8 Milieubeleidsplanning
8.1 Inleiding op hoofdstuk 8
In dit hoofdstuk staat de planning van het milieubeleid centraal. We
zullen daarbij niet zozeer ingaan op de inhoud van de verschillende
plannen, maar op de juridische grondslagen ervan en op de wettelijke
bepalingen die betrekking hebben op het planningsproces, de
verhouding tussen de diverse plannen onderling en tussen plannen en
uitvoeringsmaatregelen. Dit hoofdstuk handelt dus niet over de inhoud
van de milieubeleidsplannen, maar over de regeling van de
milieubeleidsplanning.
De regeling met betrekking tot de planning van het milieubeleid is in
1993 geheel vernieuwd, zo hebben we in het vorige hoofdstuk gezien.
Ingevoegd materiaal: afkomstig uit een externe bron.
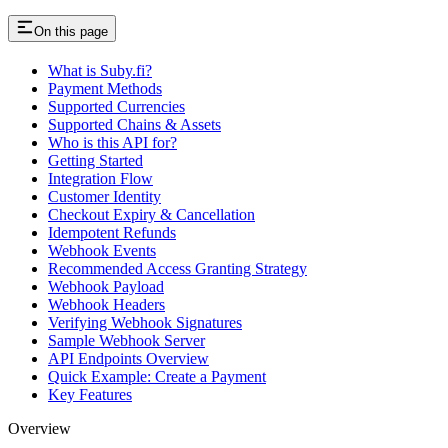
On this page
What is Suby.fi?
Payment Methods
Supported Currencies
Supported Chains & Assets
Who is this API for?
Getting Started
Integration Flow
Customer Identity
Checkout Expiry & Cancellation
Idempotent Refunds
Webhook Events
Recommended Access Granting Strategy
Webhook Payload
Webhook Headers
Verifying Webhook Signatures
Sample Webhook Server
API Endpoints Overview
Quick Example: Create a Payment
Key Features
Overview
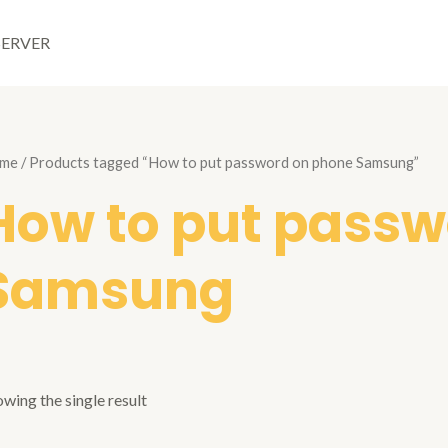
SERVER
me
/ Products tagged “How to put password on phone Samsung”
How to put passw
Samsung
wing the single result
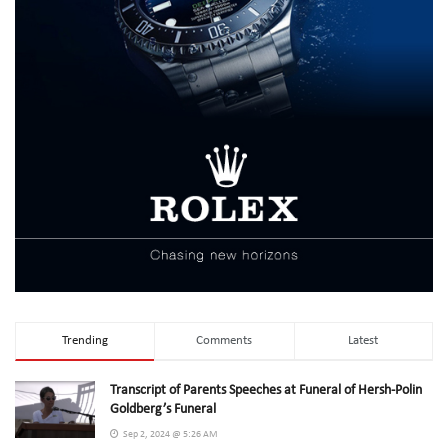
Trending
Comments
Latest
Transcript of Parents Speeches at Funeral of Hersh-Polin
Goldberg’s Funeral
Sep 2, 2024 @ 5:26 AM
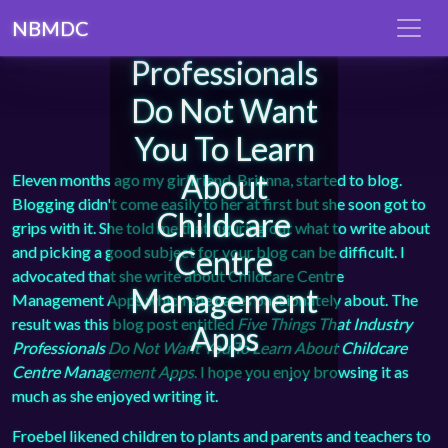
That Industry
NBMDC
Professionals
Do Not Want
You To Learn
About
Eleven months ago my girlfriend, Brianna, started to blog.
Blogging didn't come easily to her at first but she soon got to
Childcare
grips with it. She told me that figuring out what to write about
and picking a good subject for your blog can be difficult. I
Centre
advocated that she write about Childcare Centre
Management
Management Apps which she cares passionately about. The
result was this blog post entitled
Five Things That Industry
Apps
Professionals Do Not Want You To Learn About Childcare
Centre Management Apps
. I hope you enjoy browsing it as
much as she enjoyed writing it.
Froebel likened children to plants and parents and teachers to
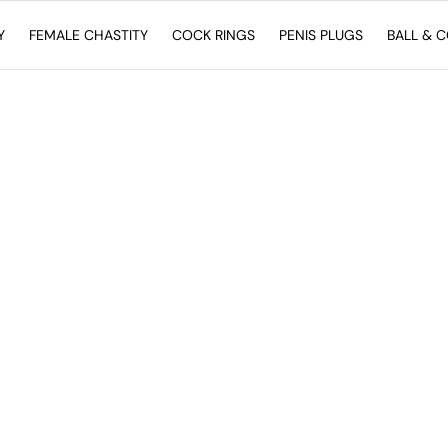
Y
FEMALE CHASTITY
COCK RINGS
PENIS PLUGS
BALL & 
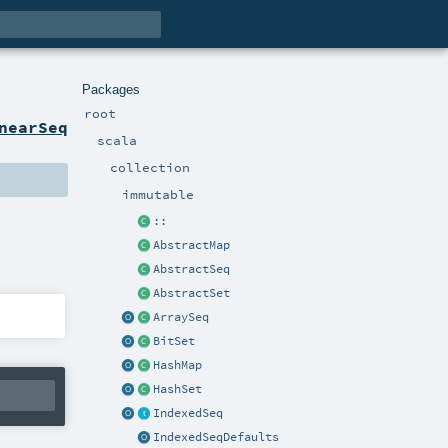
Packages
root
nearSeq
scala
collection
immutable
::
AbstractMap
AbstractSeq
AbstractSet
ArraySeq
BitSet
HashMap
HashSet
IndexedSeq
IndexedSeqDefaults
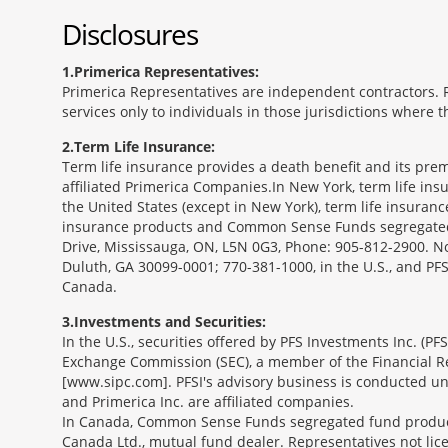
Disclosures
1
Primerica Representatives:
Primerica Representatives are independent contractors. Re
services only to individuals in those jurisdictions where
2
Term Life Insurance:
Term life insurance provides a death benefit and its prem
affiliated Primerica Companies.In New York, term life in
the United States (except in New York), term life insuran
insurance products and Common Sense Funds segregated f
Drive, Mississauga, ON, L5N 0G3, Phone: 905-812-2900. Not 
Duluth, GA 30099-0001; 770-381-1000, in the U.S., and PF
Canada.
3
Investments and Securities:
In the U.S., securities offered by PFS Investments Inc. (P
Exchange Commission (SEC), a member of the Financial Reg
[www.sipc.com]. PFSI's advisory business is conducted und
and Primerica Inc. are affiliated companies.
In Canada, Common Sense Funds segregated fund product
Canada Ltd., mutual fund dealer. Representatives not lice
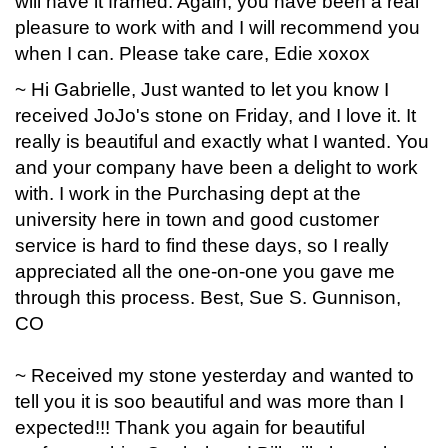
will have it framed. Again, you have been a real
pleasure to work with and I will recommend you
when I can. Please take care, Edie xoxox
~ Hi Gabrielle, Just wanted to let you know I
received JoJo's stone on Friday, and I love it. It
really is beautiful and exactly what I wanted. You
and your company have been a delight to work
with. I work in the Purchasing dept at the
university here in town and good customer
service is hard to find these days, so I really
appreciated all the one-on-one you gave me
through this process. Best, Sue S. Gunnison,
CO
~ Received my stone yesterday and wanted to
tell you it is soo beautiful and was more than I
expected!!! Thank you again for beautiful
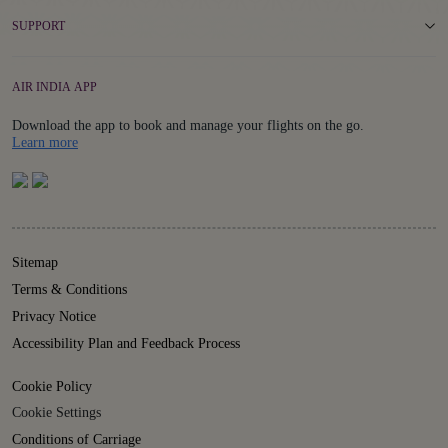
SUPPORT
AIR INDIA APP
Download the app to book and manage your flights on the go.
Details
Learn more
Sitemap
Terms & Conditions
Privacy Notice
Accessibility Plan and Feedback Process
Cookie Policy
Cookie Settings
Conditions of Carriage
Daarbij zijn de diverse planbepalingen uit de verschillende milieuwetten
verdwenen en ondergebracht in de Wet milieubeheer (Wm) (hoofdstuk
4). We staan in de volgende paragraaf (8.2) eerst nog even stil bij de
voorgeschiedenis van de nieuwe planregelingen en de achtergronden die
bij de nieuwe opzet een rol speelden. Ook worden de uitgangspunten
weergegeven en wordt een schets gegeven van de nieuwe planstructuur.
Er wordt ingegaan op de functie van de milieu- en natuurplanbureaus
die op basis van de Wm en de nieuwe Natuurbeschermingswet (Nbw)
door het RIVM vervuld worden.
In paragraaf 8.3 wordt nader aandacht geschonken aan de specifieke
planvormen. Eerst beschrijven we de (strategische) vierjaarlijkse
milieubeleidsplannen en daarna de (operationele) jaarlijkse
milieuprogramma's op centraal en decentraal niveau. Tot de decentrale
milieubeleidsplannen rekenen we ook de gemeentelijke
rioleringsplannen en de milieubeleidsplannen van de regionale openbare
lichamen. Aangegeven wordt welke plannen verplicht zijn en welke
facultatief en wat ze dienen in te houden, waarbij wordt kort wordt
ingegaan op de inhoud en achtergronden van de drie inmiddels
vastgestelde Nationale milieubeleidsplannen. Afzonderlijk wordt
ingegaan op de betekenis van de zogenoemde
'milieubeschermingsgebieden' die door de provincies en door de regering
in de milieubeleidsplannen kunnen worden aangewezen.
De vierde paragraaf van dit hoofdstuk (par. 8.4) is gewijd aan de
procedurebepalingen voor de totstandkoming van de plannen en de
bepalingen ten aanzien van inspraak in en beroep tegen deze plannen.
Er bestaat voor de bestuursorganen wat de Wm betreft grote vrijheid bij
de vaststelling van de plannen; daarover bevat de wet slechts een
minimale regeling die mogelijk nog beperkter is voor de
milieuprogramma's. Voor de provincies en de gemeenten worden deze
procedures voornamelijk beheerst door de eigen inspraakverordeningen.
Beroep tegen plannen is uitgesloten. Of tegen (onderdelen van)
programma's in beroep kan worden gegaan bij de administratieve
rechter moet nog blijken. De algemene opvatting is vooralsnog dat dit
niet mogelijk is.
Bij een ver gaande integratie van plannen op het terrein van het
milieubeleid, wordt de afstemming tussen deze plannen en die op
'aanleunende' beleidsterreinen belangrijker. Dit hoofdstuk wordt in
paragraaf 8.5 afgesloten met de behandeling van de (on)mogelijkheden
van beleidsafstemming van het milieubeleid op planniveau met de
plannen op andere relevante beleidsterreinen zoals de ruimtelijke
ordening en de waterhuishouding binnen eenzelfde overheidslichaam
(horizontale afstemming), en met een bespreking van de bepalingen die
betrekking hebben op de afstemming binnen het terrein van het
milieubeheer tussen overheidsorganen op verschillend bestuursniveau
(verticale afstemming). Bij het eerste gaan we ook in op de tendens op
provinciaal niveau om te komen tot integratie van verschillende
verwante planvormen in de provinciale omgevingsplannen. Wat de
verticale afstemming betreft wordt aandacht besteed aan de
aanwijzingsbevoegdheden ten aanzien van de inhoud van lagere
plannen door gedeputeerde staten en de minister van VROM.